Signed-off-by: Kirill A. Shutemov <[email protected]>
---
Documentation/vm/transhuge.txt | 84 +++++++++++++++++++-----------------------
1 file changed, 38 insertions(+), 46 deletions(-)
diff --git a/Documentation/vm/transhuge.txt b/Documentation/vm/transhuge.txt
index df1794a9071f..33465e7b0d9b 100644
--- a/Documentation/vm/transhuge.txt
+++ b/Documentation/vm/transhuge.txt
@@ -200,9 +200,18 @@ thp_collapse_alloc_failed is incremented if khugepaged found a range
of pages that should be collapsed into one huge page but failed
the allocation.
-thp_split is incremented every time a huge page is split into base
+thp_split_page is incremented every time a huge page is split into base
pages. This can happen for a variety of reasons but a common
reason is that a huge page is old and is being reclaimed.
+ This action implies splitting all PMD the page mapped with.
+
+thp_split_page_failed is is incremented if kernel fails to split huge
+ page. This can happen if the page was pinned by somebody.
+
+thp_split_pmd is incremented every time a PMD split into table of PTEs.
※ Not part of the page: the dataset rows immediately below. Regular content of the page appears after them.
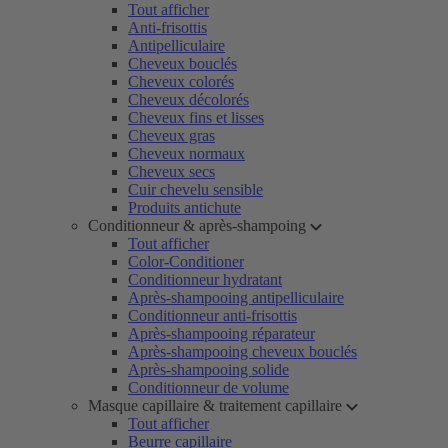
Tout afficher
Anti-frisottis
Antipelliculaire
Cheveux bouclés
Cheveux colorés
Cheveux décolorés
Cheveux fins et lisses
Cheveux gras
Cheveux normaux
Cheveux secs
Cuir chevelu sensible
Produits antichute
Conditionneur & après-shampoing
Tout afficher
Color-Conditioner
Conditionneur hydratant
Après-shampooing antipelliculaire
Conditionneur anti-frisottis
Après-shampooing réparateur
Après-shampooing cheveux bouclés
Après-shampooing solide
Conditionneur de volume
Masque capillaire & traitement capillaire
Tout afficher
Beurre capillaire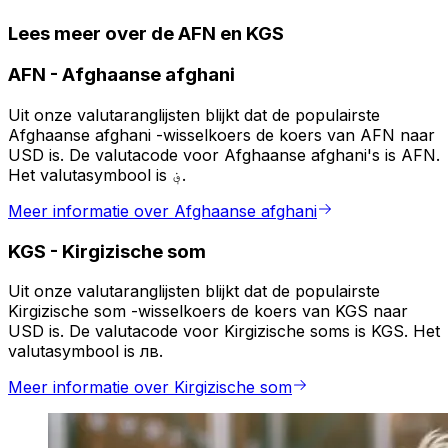
Lees meer over de AFN en KGS
AFN
-
Afghaanse afghani
Uit onze valutaranglijsten blijkt dat de populairste
Afghaanse afghani -wisselkoers de koers van AFN naar
USD is. De valutacode voor Afghaanse afghani's is AFN.
Het valutasymbool is ؋.
Meer informatie over Afghaanse afghani
KGS
-
Kirgizische som
Uit onze valutaranglijsten blijkt dat de populairste
Kirgizische som -wisselkoers de koers van KGS naar
USD is. De valutacode voor Kirgizische soms is KGS. Het
valutasymbool is лв.
Meer informatie over Kirgizische som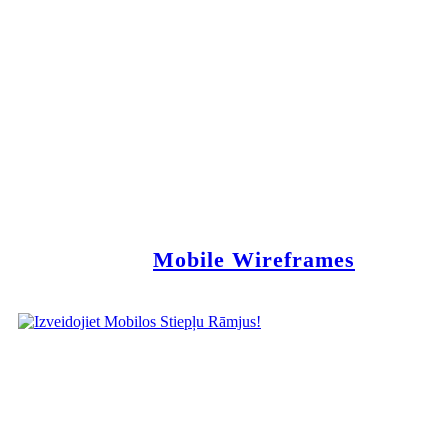
Mobile Wireframes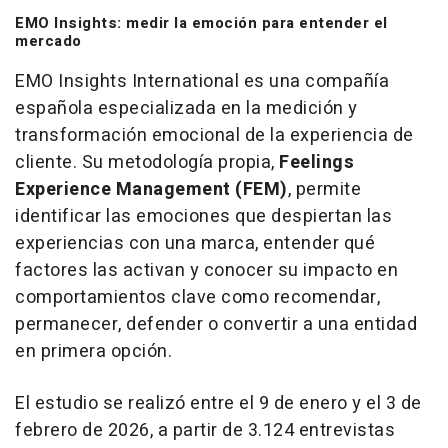
EMO Insights: medir la emoción para entender el
mercado
EMO Insights International es una compañía
española especializada en la medición y
transformación emocional de la experiencia de
cliente. Su metodología propia,
Feelings
Experience Management (FEM)
, permite
identificar las emociones que despiertan las
experiencias con una marca, entender qué
factores las activan y conocer su impacto en
comportamientos clave como recomendar,
permanecer, defender o convertir a una entidad
en primera opción.
El estudio se realizó entre el 9 de enero y el 3 de
febrero de 2026, a partir de 3.124 entrevistas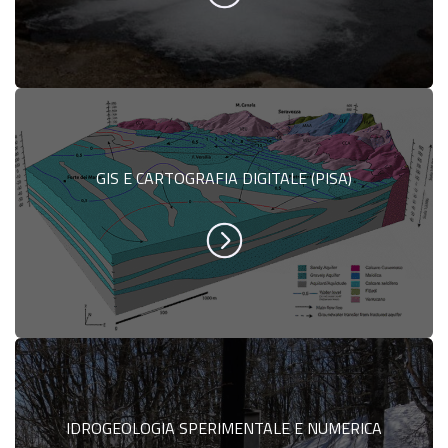
GIS E CARTOGRAFIA DIGITALE (PISA)
IDROGEOLOGIA SPERIMENTALE E NUMERICA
+ This can happen, for instance, when application calls mprotect() or
+ munmap() on part of huge page. It doesn't split huge page, only
+ page table entry.
thp_zero_page_alloc is incremented every time a huge zero page is
successfully allocated. It includes allocations which where
@@ -280,9 +289,9 @@ unaffected. libhugetlbfs will also work fine as usual.
== Graceful fallback ==
Code walking pagetables but unware about huge pmds can simply call
-split_huge_page_pmd(vma, addr, pmd) where the pmd is the one returned by
+split_huge_pmd(vma, pmd, addr) where the pmd is the one returned by
pmd_offset. It's trivial to make the code transparent hugepage aware
-by just grepping for "pmd_offset" and adding split_huge_page_pmd where
+by just grepping for "pmd_offset" and adding split_huge_pmd where
missing after pmd_offset returns the pmd. Thanks to the graceful
fallback design, with a one liner change, you can avoid to write
hundred if not thousand of lines of complex code to make your code
@@ -291,7 +300,8 @@ hugepage aware.
If you're not walking pagetables but you run into a physical hugepage
but you can't handle it natively in your code, you can split it by
calling split_huge_page(page). This is what the Linux VM does before
-it tries to swapout the hugepage for example.
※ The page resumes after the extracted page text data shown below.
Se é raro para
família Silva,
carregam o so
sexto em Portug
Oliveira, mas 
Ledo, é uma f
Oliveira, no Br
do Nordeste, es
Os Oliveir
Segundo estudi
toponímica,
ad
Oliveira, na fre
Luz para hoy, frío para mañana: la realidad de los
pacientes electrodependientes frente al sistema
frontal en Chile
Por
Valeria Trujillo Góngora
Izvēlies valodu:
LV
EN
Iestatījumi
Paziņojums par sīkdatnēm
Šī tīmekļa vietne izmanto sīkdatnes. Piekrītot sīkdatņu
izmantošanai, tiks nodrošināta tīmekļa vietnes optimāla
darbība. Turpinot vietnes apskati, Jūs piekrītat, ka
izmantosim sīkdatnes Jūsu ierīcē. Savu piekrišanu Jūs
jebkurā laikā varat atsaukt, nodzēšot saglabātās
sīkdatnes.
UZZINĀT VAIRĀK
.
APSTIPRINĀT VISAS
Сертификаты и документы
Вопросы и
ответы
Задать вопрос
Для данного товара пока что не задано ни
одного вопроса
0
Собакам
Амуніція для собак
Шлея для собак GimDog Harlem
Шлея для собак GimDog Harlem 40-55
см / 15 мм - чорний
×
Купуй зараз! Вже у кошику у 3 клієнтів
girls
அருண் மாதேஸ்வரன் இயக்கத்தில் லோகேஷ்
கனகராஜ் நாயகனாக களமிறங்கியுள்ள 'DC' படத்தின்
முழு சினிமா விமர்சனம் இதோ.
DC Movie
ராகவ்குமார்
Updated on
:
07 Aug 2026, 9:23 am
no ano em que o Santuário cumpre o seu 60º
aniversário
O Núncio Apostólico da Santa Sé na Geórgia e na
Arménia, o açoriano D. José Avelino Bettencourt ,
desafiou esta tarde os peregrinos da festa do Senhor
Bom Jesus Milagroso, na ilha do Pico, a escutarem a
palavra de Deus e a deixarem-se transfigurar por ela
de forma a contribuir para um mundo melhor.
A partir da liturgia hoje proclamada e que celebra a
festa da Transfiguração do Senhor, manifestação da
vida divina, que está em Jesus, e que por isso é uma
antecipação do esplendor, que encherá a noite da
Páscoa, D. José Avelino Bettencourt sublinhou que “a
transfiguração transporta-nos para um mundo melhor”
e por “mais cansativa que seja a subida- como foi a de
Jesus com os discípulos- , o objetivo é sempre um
+it tries to swapout the hugepage for example. split_huge_page can fail
+if the page is pinned and you must handle this correctly.
Example to make mremap.c transparent hugepage aware with a one liner
change:
@@ -303,14 +313,14 @@ diff --git a/mm/mremap.c b/mm/mremap.c
return NULL;
pmd = pmd_offset(pud, addr);
-+ split_huge_page_pmd(vma, addr, pmd);
++ split_huge_pmd(vma, pmd, addr);
if (pmd_none_or_clear_bad(pmd))
return NULL;
== Locking in hugepage aware code ==
We want as much code as possible hugepage aware, as calling
-split_huge_page() or split_huge_page_pmd() has a cost.
+split_huge_page() or split_huge_pmd() has a cost.
To make pagetable walks huge pmd aware, all you need to do is to call
pmd_trans_huge() on the pmd returned by pmd_offset. You must hold the
@@ -319,47 +329,29 @@ created from under you by khugepaged (khugepaged collapse_huge_page
takes the mmap_sem in write mode in addition to the anon_vma lock). If
pmd_trans_huge returns false, you just fallback in the old code
paths. If instead pmd_trans_huge returns true, you have to take the
-mm->page_table_lock and re-run pmd_trans_huge. Taking the
-page_table_lock will prevent the huge pmd to be converted into a
-regular pmd from under you (split_huge_page can run in parallel to the
+page table lock (pmd_lock()) and re-run pmd_trans_huge. Taking the
+page table lock will prevent the huge pmd to be converted into a
+regular pmd from under you (split_huge_pmd can run in parallel to the
pagetable walk). If the second pmd_trans_huge returns false, you
should just drop the page_table_lock and fallback to the old code as
-before. Otherwise you should run pmd_trans_splitting on the pmd. In
-case pmd_trans_splitting returns true, it means split_huge_page is
-already in the middle of splitting the page. So if pmd_trans_splitting
-returns true it's enough to drop the page_table_lock and call
-wait_split_huge_page and then fallback the old code paths. You are
-guaranteed by the time wait_split_huge_page returns, the pmd isn't
-huge anymore. If pmd_trans_splitting returns false, you can proceed to
-process the huge pmd and the hugepage natively. Once finished you can
-drop the page_table_lock.
-
-== compound_lock, get_user_pages and put_page ==
+before. Otherwise you can proceed to process the huge pmd and the
+hugepage natively. Once finished you can drop the page_table_lock.
+
+== Refcounts and transparent huge pages ==
+As with other compound page types we do all refcounting for THP on head
+page, but unlike other compound pages THP support splitting.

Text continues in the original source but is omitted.